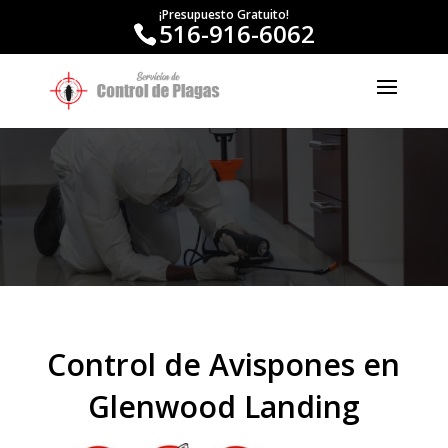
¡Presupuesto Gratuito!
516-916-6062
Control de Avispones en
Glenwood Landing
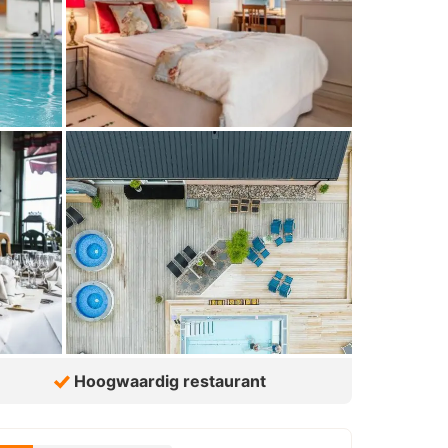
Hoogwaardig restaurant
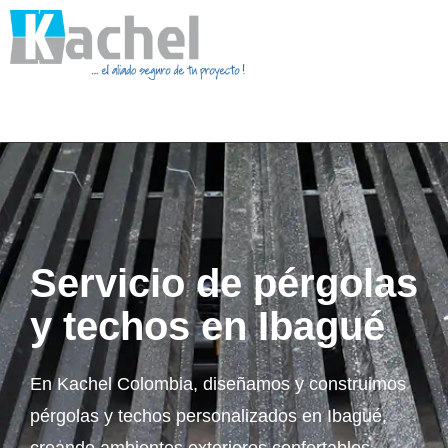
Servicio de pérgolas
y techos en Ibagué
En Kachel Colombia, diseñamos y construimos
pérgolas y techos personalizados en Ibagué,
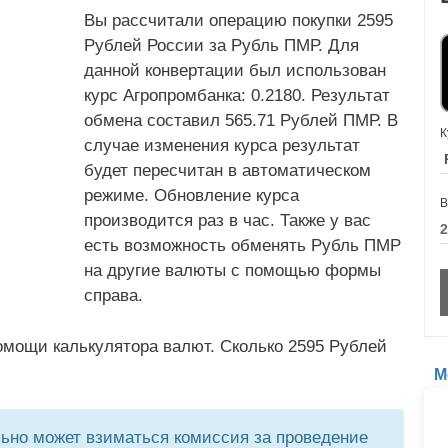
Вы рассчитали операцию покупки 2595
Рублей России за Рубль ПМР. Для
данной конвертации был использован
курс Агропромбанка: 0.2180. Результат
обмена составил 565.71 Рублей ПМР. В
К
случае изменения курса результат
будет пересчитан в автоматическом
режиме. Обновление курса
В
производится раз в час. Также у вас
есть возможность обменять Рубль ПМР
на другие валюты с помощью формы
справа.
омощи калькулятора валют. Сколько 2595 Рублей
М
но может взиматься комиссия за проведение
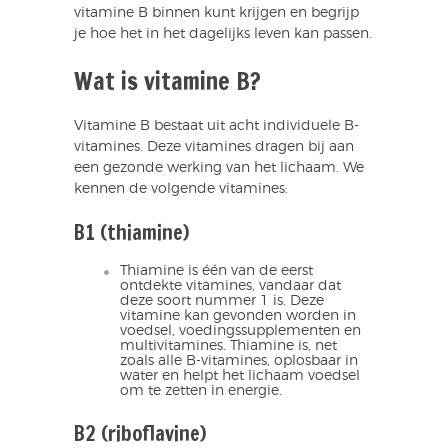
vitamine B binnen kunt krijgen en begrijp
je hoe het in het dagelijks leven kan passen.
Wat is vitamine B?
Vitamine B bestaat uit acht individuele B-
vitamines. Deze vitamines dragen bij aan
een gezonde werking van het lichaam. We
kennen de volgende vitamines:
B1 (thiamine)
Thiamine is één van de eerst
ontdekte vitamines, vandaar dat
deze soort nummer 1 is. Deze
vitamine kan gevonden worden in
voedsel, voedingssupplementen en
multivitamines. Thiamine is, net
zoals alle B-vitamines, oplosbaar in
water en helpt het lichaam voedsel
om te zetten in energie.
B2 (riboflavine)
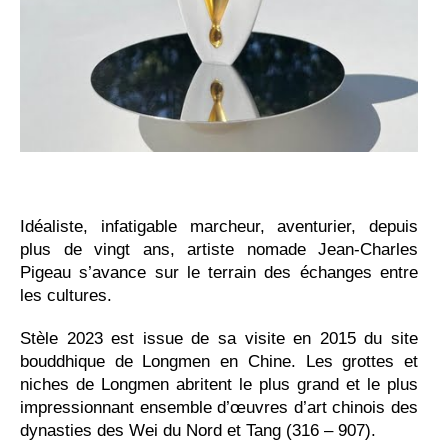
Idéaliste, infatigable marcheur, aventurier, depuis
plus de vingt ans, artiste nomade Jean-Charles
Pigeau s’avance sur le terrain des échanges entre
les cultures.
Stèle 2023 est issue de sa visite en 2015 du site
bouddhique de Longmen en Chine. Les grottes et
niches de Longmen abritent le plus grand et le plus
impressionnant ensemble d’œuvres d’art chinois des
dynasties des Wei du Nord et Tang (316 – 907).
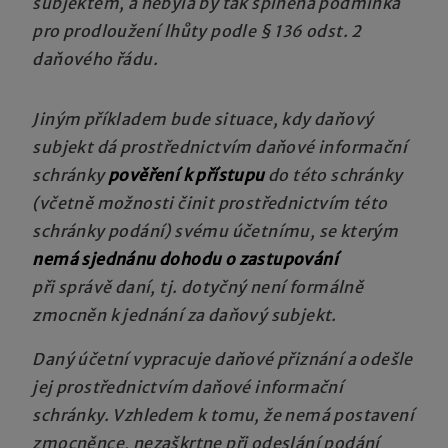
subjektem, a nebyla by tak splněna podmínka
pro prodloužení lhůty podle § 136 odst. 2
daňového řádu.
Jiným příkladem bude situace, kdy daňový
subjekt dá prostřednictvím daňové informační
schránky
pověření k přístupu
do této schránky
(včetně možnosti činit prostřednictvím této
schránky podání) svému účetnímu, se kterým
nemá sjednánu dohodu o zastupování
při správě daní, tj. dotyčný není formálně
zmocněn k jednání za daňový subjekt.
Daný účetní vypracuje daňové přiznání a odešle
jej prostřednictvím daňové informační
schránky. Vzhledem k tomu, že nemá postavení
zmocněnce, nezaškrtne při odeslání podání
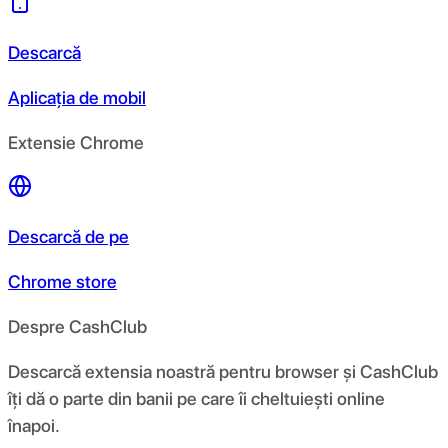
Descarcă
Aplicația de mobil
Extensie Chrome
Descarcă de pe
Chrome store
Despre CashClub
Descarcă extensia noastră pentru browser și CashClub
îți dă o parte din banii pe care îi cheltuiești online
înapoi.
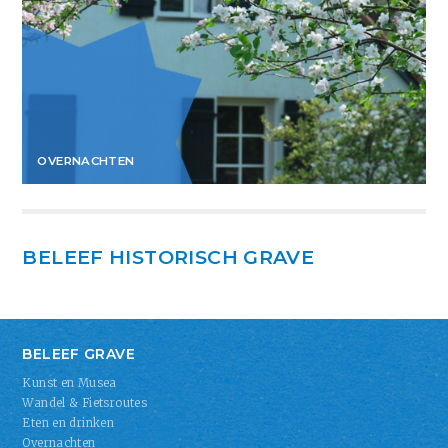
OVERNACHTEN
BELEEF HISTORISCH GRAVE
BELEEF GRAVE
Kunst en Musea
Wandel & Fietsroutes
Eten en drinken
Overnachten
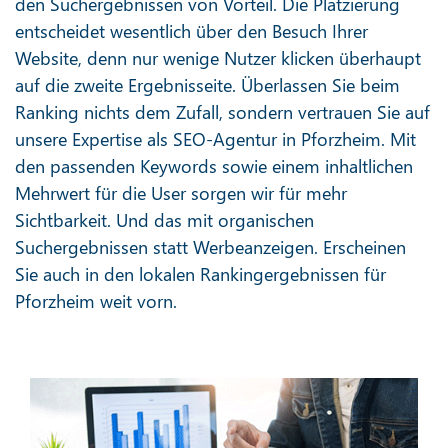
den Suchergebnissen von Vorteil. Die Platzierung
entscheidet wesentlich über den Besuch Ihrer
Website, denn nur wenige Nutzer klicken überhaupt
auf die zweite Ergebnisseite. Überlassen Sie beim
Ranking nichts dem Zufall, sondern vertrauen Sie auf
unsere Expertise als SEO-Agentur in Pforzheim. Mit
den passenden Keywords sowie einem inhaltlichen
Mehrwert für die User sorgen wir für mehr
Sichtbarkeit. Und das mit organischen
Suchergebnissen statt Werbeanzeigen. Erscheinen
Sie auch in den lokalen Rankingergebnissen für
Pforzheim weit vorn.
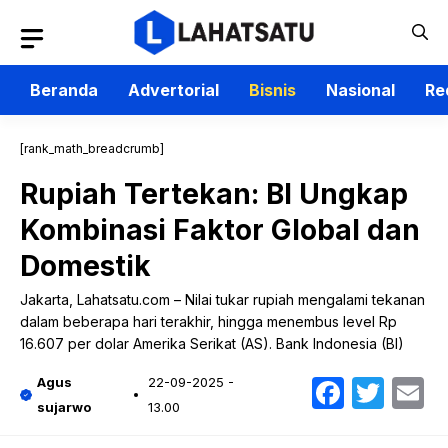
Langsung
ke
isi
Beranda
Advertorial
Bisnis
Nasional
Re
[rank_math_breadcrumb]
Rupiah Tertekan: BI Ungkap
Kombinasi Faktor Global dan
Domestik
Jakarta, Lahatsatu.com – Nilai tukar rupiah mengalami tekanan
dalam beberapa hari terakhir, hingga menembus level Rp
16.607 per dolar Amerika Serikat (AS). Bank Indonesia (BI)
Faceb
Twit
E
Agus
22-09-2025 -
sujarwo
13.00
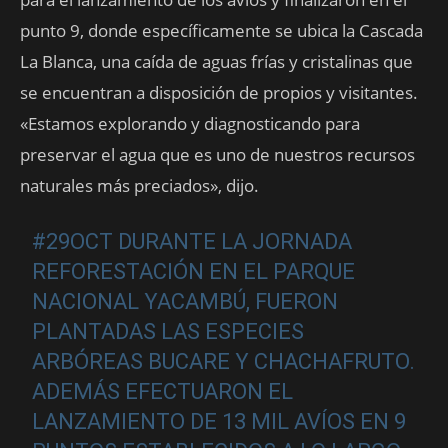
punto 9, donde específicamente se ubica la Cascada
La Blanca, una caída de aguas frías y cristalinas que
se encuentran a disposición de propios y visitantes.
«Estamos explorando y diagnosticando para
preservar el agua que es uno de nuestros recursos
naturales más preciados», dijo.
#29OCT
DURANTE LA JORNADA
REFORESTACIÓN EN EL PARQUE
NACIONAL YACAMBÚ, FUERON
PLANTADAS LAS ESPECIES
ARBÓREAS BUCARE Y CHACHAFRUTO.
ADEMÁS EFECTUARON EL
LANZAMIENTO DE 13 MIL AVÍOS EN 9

TASK BRIEF:
With the pictures omitted, copy exactly the lines of the listing above starting at the line containing "Pigeau s’avance sur" and ending at the line containing "schránky podání) svému účetnímu, se kterým", both included.

EXPECTED ANSWER:
Pigeau s’avance sur le terrain des échanges entre
les cultures.
Stèle 2023 est issue de sa visite en 2015 du site
bouddhique de Longmen en Chine. Les grottes et
niches de Longmen abritent le plus grand et le plus
impressionnant ensemble d’œuvres d’art chinois des
dynasties des Wei du Nord et Tang (316 – 907).
subjektem, a nebyla by tak splněna podmínka
pro prodloužení lhůty podle § 136 odst. 2
daňového řádu.
Jiným příkladem bude situace, kdy daňový
subjekt dá prostřednictvím daňové informační
schránky
pověření k přístupu
do této schránky
(včetně možnosti činit prostřednictvím této
schránky podání) svému účetnímu, se kterým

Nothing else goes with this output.